No independent movie screenings are coming up in the area, so instead, Fletcher Powell takes a look at a little-known movie about one of his favorite times of year.
It’s springtime, sort of! And while college basketball is still going strong, the arrival of spring also means the beginning of baseball season.
Now, everyone knows the lineup of big-time baseball movies—Field of Dreams, Bull Durham, The Natural—but there’s one movie that has stayed well under the radar that always pulls on me when this time of year comes around.
It’s a 1990 movie appropriately called Pastime, and it features a few semi-familiar faces but hardly any household names, although baseball greats like Ernie Banks, Harmon Killebrew and Bob Feller make cameo appearances.
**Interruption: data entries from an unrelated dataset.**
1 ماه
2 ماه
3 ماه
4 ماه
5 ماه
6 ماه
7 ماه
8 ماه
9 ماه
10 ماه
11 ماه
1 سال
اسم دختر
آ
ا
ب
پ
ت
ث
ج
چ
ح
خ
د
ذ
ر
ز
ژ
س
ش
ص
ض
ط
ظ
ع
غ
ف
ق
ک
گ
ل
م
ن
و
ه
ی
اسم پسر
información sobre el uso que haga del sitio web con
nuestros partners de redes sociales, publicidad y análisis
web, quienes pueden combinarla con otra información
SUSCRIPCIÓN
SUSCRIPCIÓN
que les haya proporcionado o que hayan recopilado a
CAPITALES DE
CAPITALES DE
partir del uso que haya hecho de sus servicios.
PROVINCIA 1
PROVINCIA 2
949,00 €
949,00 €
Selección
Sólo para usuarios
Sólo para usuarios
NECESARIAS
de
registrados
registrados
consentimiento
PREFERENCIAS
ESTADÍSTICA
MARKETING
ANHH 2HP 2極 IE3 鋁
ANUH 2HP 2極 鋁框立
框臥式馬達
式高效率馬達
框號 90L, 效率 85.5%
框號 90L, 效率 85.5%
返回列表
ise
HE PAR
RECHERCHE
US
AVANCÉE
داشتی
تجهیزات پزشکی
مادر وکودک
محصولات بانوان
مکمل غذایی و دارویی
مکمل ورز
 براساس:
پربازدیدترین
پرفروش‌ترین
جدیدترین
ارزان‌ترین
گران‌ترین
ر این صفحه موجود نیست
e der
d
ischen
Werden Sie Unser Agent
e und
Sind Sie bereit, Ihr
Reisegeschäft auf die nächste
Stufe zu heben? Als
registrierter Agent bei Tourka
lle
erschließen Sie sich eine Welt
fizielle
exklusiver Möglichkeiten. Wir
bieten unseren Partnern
It follows an aging minor league pitcher in the mid-1950s who takes under his wing a much younger player who holds all kinds of promise.
The movie touches on issues of age and race as it goes along, but its real focus is the quiet rhythms of life and minor-league baseball in a particular time and place. What happens in the movie is not quite as important as how it feels, and it’s clear that the movie loves its setting and its subject.
It’s hard for me to say if non-baseball fans would find Pastime as charming as I do, although I suspect they would. I think the bigger issue is the hardened, cynical moviegoer. There’s no doubt that Pastime is full of sports movie clichés, enough so that it might be hard for some people to look past that.
But it’s so sincere, and gets the little things exactly right—like the team owner who doubles as the stadium hot dog salesman on game day. And the tone of the movie is calm and contemplative enough that it almost feels elegiac, as if remembering a time that’s long past, or the taste of dreams that never came to be.
For most people, Pastime will probably never get to the major leagues of baseball movies. But if it teaches us anything, it’s that greatness exists in the minor leagues, too.